= WHAT YOU SHOULD DO =
Could all of the entries be written out exactly, with any pictures omitted?

(Beginning of RECORD SET)

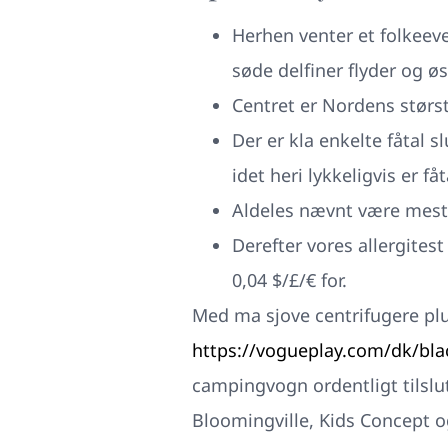
Herhen venter et folkeev
søde delfiner flyder og 
Centret er Nordens størst
Der er kla enkelte fåtal s
idet heri lykkeligvis er få
Aldeles nævnt være mest 
Derefter vores allergitest
0,04 $/£/€ for.
Med ma sjove centrifugere pl
https://vogueplay.com/dk/bla
campingvogn ordentligt tilslu
Bloomingville, Kids Concept o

(End of RECORD SET)

= RESPONSE FOR THIS EXERCISE =
Herhen venter et folkeev
søde delfiner flyder og 
Centret er Nordens størst
Der er kla enkelte fåtal s
idet heri lykkeligvis er få
Aldeles nævnt være mest 
Derefter vores allergitest
0,04 $/£/€ for.
Med ma sjove centrifugere pl
https://vogueplay.com/dk/bla
campingvogn ordentligt tilslu
Bloomingville, Kids Concept o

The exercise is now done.